East and West: Different Problems, Same Result
Interestingly, the research found that the ice loss isn’t happening in the same way across the whole continent. In East Antarctica, the main culprit is that surge of warm deep water rising to the surface. In West Antarctica, the picture is slightly different and heat became trapped in the ocean beneath thick cloud cover, brought in by warm air travelling down from the subtropics, driving particularly severe melting in the summers of 2016 and 2019.
The overall scale of the damage has been staggering. By 2023, the loss of sea ice had reached record levels, with an area equivalent to the entire landmass of Greenland simply disappearing.
Why This Matters Far Beyond Antarctica
It would be easy to think of melting Antarctic ice as a distant, contained problem. In reality, what happens at the bottom of the world affects all of us.
Antarctic sea ice plays a crucial role in regulating the planet’s temperature. As co-author Dr Alessandro Silvano explained: “This isn’t just a regional problem. Antarctic sea ice acts as Earth’s mirror, reflecting solar radiation back into space. Its loss could destabilise the currents that store heat and carbon in the ocean, accelerating global warming, and also destabilise ice shelves that prevent glaciers from sliding into the sea, raising global sea levels.”
In other words, losing Antarctic sea ice doesn’t just raise sea levels, it also weakens one of the planet’s most important natural cooling systems.
Dr Narayanan added that the Southern Ocean helps drive the global circulation of ocean water, a vast conveyor belt that distributes heat, nutrients and carbon around the world. Disrupting it carries consequences for weather patterns, marine ecosystems and climate stability everywhere.
A Tipping Point Ahead?
The researchers warn that human-driven climate change is strengthening the very winds that are exposing the Southern Ocean’s surface and dragging up that warm deep water.
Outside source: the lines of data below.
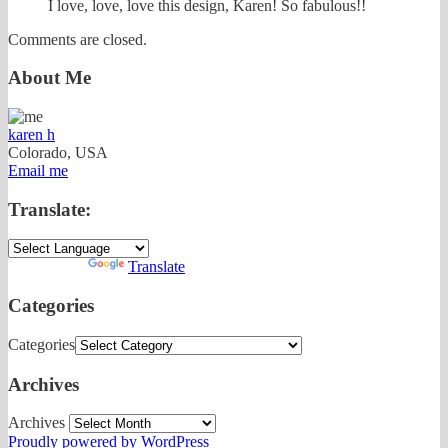
I love, love, love this design, Karen! So fabulous!!
Comments are closed.
About Me
karen h
Colorado, USA
Email me
Translate:
Powered by
Translate
Categories
Categories
Archives
Archives
Proudly powered by WordPress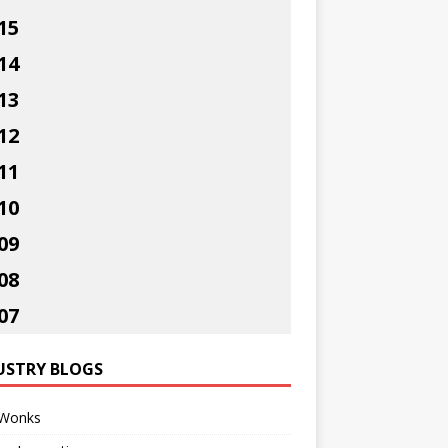
15
14
13
12
11
10
09
08
07
USTRY BLOGS
Wonks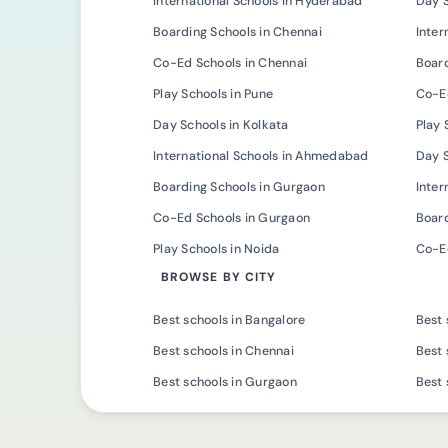
International Schools in Hyderabad
Day 
Boarding Schools in Chennai
Inter
Co-Ed Schools in Chennai
Board
Play Schools in Pune
Co-Ed
Day Schools in Kolkata
Play 
International Schools in Ahmedabad
Day 
Boarding Schools in Gurgaon
Inter
Co-Ed Schools in Gurgaon
Board
Play Schools in Noida
Co-Ed
BROWSE BY CITY
Best schools in Bangalore
Best 
Best schools in Chennai
Best 
Best schools in Gurgaon
Best 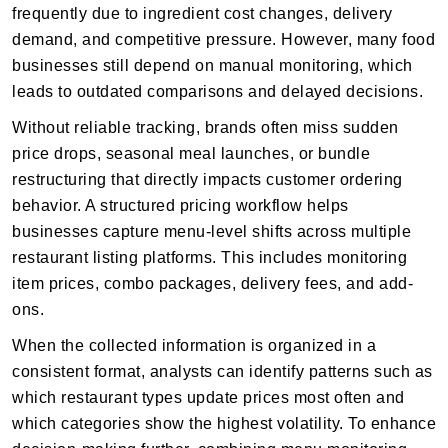
frequently due to ingredient cost changes, delivery
demand, and competitive pressure. However, many food
businesses still depend on manual monitoring, which
leads to outdated comparisons and delayed decisions.
Without reliable tracking, brands often miss sudden
price drops, seasonal meal launches, or bundle
restructuring that directly impacts customer ordering
behavior. A structured pricing workflow helps
businesses capture menu-level shifts across multiple
restaurant listing platforms. This includes monitoring
item prices, combo packages, delivery fees, and add-
ons.
When the collected information is organized in a
consistent format, analysts can identify patterns such as
which restaurant types update prices most often and
which categories show the highest volatility. To enhance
If this continues, Antarctica could be locked into a permanently ice-diminished state.
Professor Alberto Naveira Garabato sounded a stark note of caution: “If the low sea-ice coverage prevails into 2030 and beyond, the ocean may transition from a stabiliser of the world’s climate to a powerful new driver of global warming.”
The study is a reminder that climate tipping points aren’t just theoretical, they are already unfolding, and the effects reach far beyond the places where the ice once stood.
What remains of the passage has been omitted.